Tuesday, January 10, 2012

200,000 new jobs are positive sign in US recovery

 Employers in the United States added 200,000 jobs last month, the Labor Department said on Friday, a report that came on the heels of a flurry of heartening economic news and signaled gathering momentum in the recovery.


Consumer confidence lifted, factories stepped up production and small businesses showed signs of life. The nation's unemployment rate fell to 8.5 percent, its lowest level in nearly three years.

It was the sixth consecutive month that the economy showed a net gain of more than 100,000 jobs - not enough to restore employment to prerecession levels but enough, perhaps, to cheer President Barack Obama as he enters the election year.

No sitting president has won re-election with an employment rate at 8.5 percent, but Obama is calculating that he can make a credible argument that he took over a country in an economic disaster and slowly walked it back.

Still, his response to the jobs report was more tempered than triumphant. "We have made real progress," Obama said during a visit to the new Consumer Financial Protection Bureau. "Now is not the time to stop."

He called on Congress to extend a payroll tax cut that is set to expire at the end of February.

Obama apparently does not want to repeat the mistake of overenthusiasm.

In early 2010 and again in early 2011, the White House was quick to trumpet the news when the economy made moves toward recovery that turned out to be feints, going so far as to refer to the summer of 2010 as "recovery summer."

There are reasons for caution. Many economists do not expect growth in 2012 to keep up the pace of the fourth quarter of last year. Expectations are generally positive, but very modest.

And the president remains vulnerable to attack on his economic record. "This president doesn't understand how the economy works," Mitt Romney, the winner of this week's Republican caucus in Iowa, said at a campaign stop in South Carolina shortly after the jobs report was released.

But economists like Markus Schomer of PineBridge Investments now have a much rosier view than they had back in August, after a spring and summer of lost economic ground and a demoralizing political debate over the nation's debt ceiling.

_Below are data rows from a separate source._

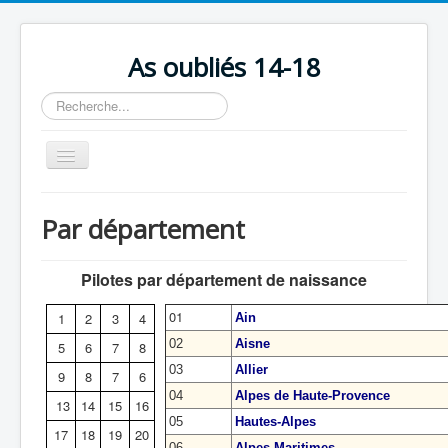
As oubliés 14-18
Rechercher
Basculer
la
navigation
Accueil
Par département
Chronologie
Escadrilles
Pilotes par département de naissance
Organisation
01
1
2
3
4
Ain
Avions
02
Aisne
5
6
7
8
03
Allier
Personnels
9
8
7
6
04
Alpes de Haute-Provence
13
14
15
16
Formation
05
Hautes-Alpes
17
18
19
20
Doctrines
06
Alpes-Maritimes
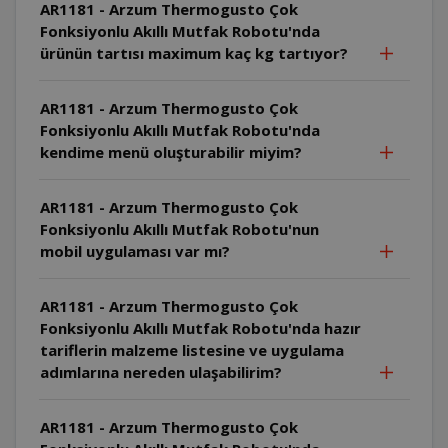
AR1181 - Arzum Thermogusto Çok
Fonksiyonlu Akıllı Mutfak Robotu'nda
ürünün tartısı maximum kaç kg tartıyor?
AR1181 - Arzum Thermogusto Çok
Fonksiyonlu Akıllı Mutfak Robotu'nda
kendime menü oluşturabilir miyim?
AR1181 - Arzum Thermogusto Çok
Fonksiyonlu Akıllı Mutfak Robotu'nun
mobil uygulaması var mı?
AR1181 - Arzum Thermogusto Çok
Fonksiyonlu Akıllı Mutfak Robotu'nda hazır
tariflerin malzeme listesine ve uygulama
adımlarına nereden ulaşabilirim?
AR1181 - Arzum Thermogusto Çok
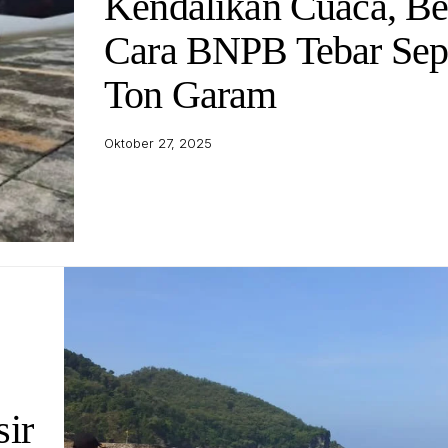
Kendalikan Cuaca, Be
Cara BNPB Tebar Sep
Ton Garam
Oktober 27, 2025
sir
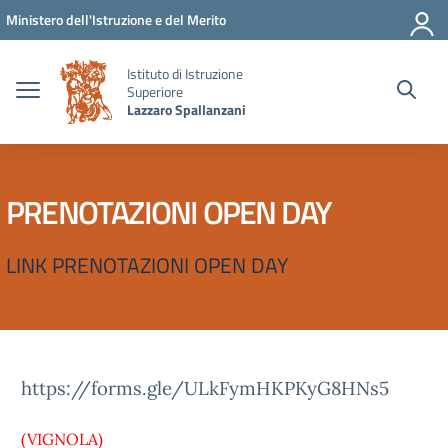
Vai ai contenuti
Vai al menu di navigazione
Vai al footer
Ministero dell'Istruzione e del Merito
Istituto di Istruzione
Superiore
Lazzaro Spallanzani
PRENOTAZIONI OPEN DAY
LINK PRENOTAZIONI OPEN DAY
https://forms.gle/ULkFymHKPKyG8HNs5
(VIGNOLA)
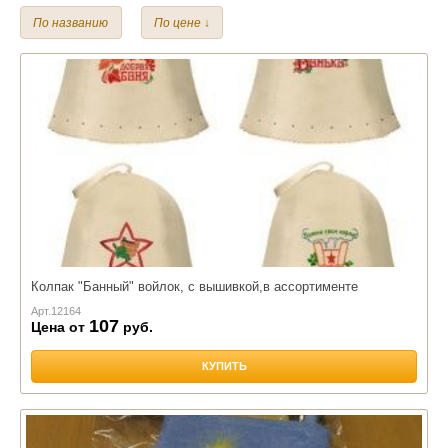
Лен
Войлок
Полиэстер
Хлопок
По названию
По цене ↓
Колпак "Банный" войлок, с вышивкой,в ассортименте
Арт.
12164
107
Цена от
руб.
КУПИТЬ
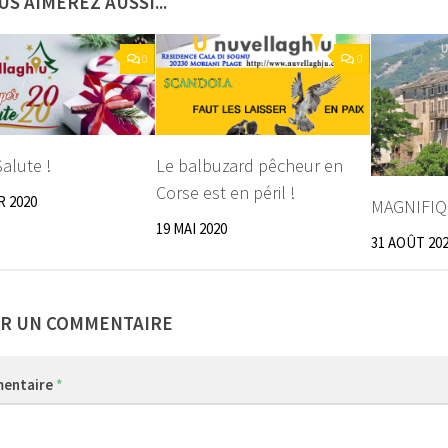
US AIMEREZ AUSSI...
0
0
Salute !
Le balbuzard pêcheur en
Corse est en péril !
R 2020
MAGNIFI
19 MAI 2020
31 AOÛT 20
ER UN COMMENTAIRE
entaire
*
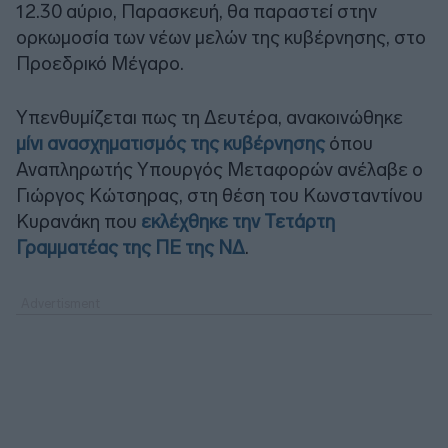
12.30 αύριο, Παρασκευή, θα παραστεί στην
ορκωμοσία των νέων μελών της κυβέρνησης, στο
Προεδρικό Μέγαρο.
Υπενθυμίζεται πως τη Δευτέρα, ανακοινώθηκε
μίνι ανασχηματισμός της κυβέρνησης
όπου
Αναπληρωτής Υπουργός Μεταφορών ανέλαβε ο
Γιώργος Κώτσηρας, στη θέση του Κωνσταντίνου
Κυρανάκη που
εκλέχθηκε την Τετάρτη
Γραμματέας της ΠΕ της ΝΔ
.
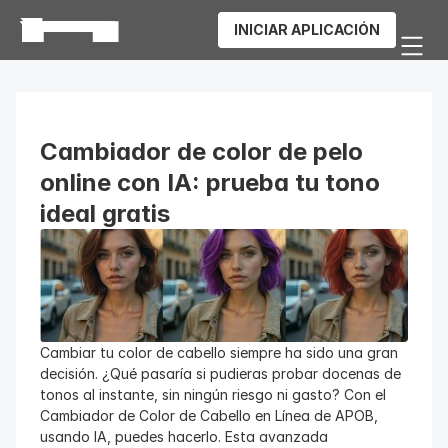
INICIAR APLICACIÓN
Cambiador de color de pelo 
online con IA: prueba tu tono 
ideal gratis
Cambiar tu color de cabello siempre ha sido una gran 
decisión. ¿Qué pasaría si pudieras probar docenas de 
tonos al instante, sin ningún riesgo ni gasto? Con el 
Cambiador de Color de Cabello en Línea de APOB, 
usando IA, puedes hacerlo. Esta avanzada 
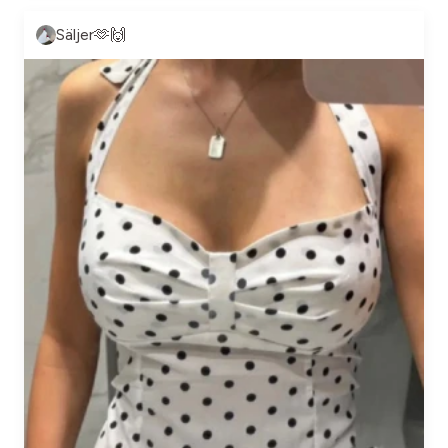
Säljer🫶🙌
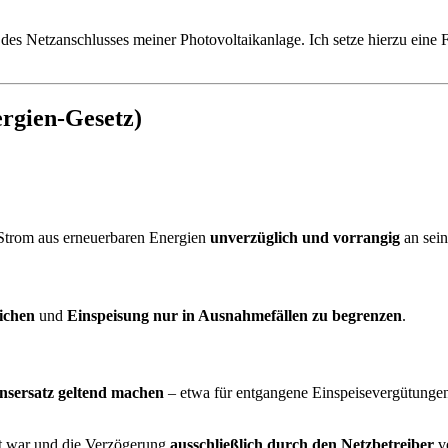
s Netzanschlusses meiner Photovoltaikanlage. Ich setze hierzu eine Fr
rgien-Gesetz)
n Strom aus erneuerbaren Energien
unverzüglich und vorrangig
an sein
ichen
und
Einspeisung nur in Ausnahmefällen zu begrenzen
.
nsersatz geltend machen
– etwa für entgangene Einspeisevergütunge
it war und die Verzögerung
ausschließlich durch den Netzbetreiber
ve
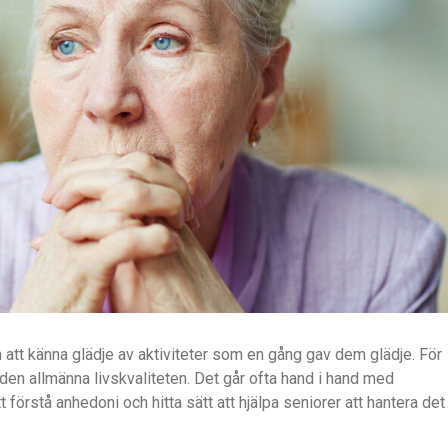
n att känna glädje av aktiviteter som en gång gav dem glädje. För
 den allmänna livskvaliteten. Det går ofta hand i hand med
örstå anhedoni och hitta sätt att hjälpa seniorer att hantera det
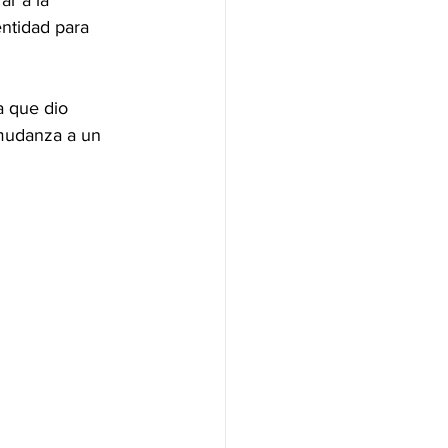
ar a la 
ntidad para 
a que dio 
mudanza a un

At that time, Schomer thought, as many did, that government dysfunction was paralyzing the economy. Now, he is ratcheting up his growth forecast for 2012.

"The improving trend in the U.S. labor markets is not just a temporary blip, but seems to be something quite sustainable," he said.

Which is not to say that there are no potential headwinds - last year's signs of momentum were dashed by global factors like gas prices and the earthquake in Japan. "I'm a little bit concerned that Iran could be this year's Japan," Schomer said.

Among the pieces of good news in Friday's report is that the drop in the jobless rate came largely from real gains, not from discouraged workers giving up the job hunt.

The new jobs were spread broadly across industries, with transportation and warehousing, retail, manufacturing and restaurants all adding jobs.

In addition, average wages on private payrolls ticked up by 4 cents an hour, though over the year wages have not kept pace with inflation.

And government downsizing, which has been a drag on the jobs numbers, slowed in December, with only 12,000 public jobs lost. The private sector added 212,000 jobs.

In another positive sign, the unemployment rate seemed to be dropping at a faster rate than the number of new jobs would imply, most likely because new businesses and the newly self-employed are less likely to be captured by the Labor Department's survey of businesses, from which the job numbers are drawn, than by its survey of households, from which the unemployment rate is calculated.

The December rate of 8.5 percent was down from a revised 8.7 percent in November.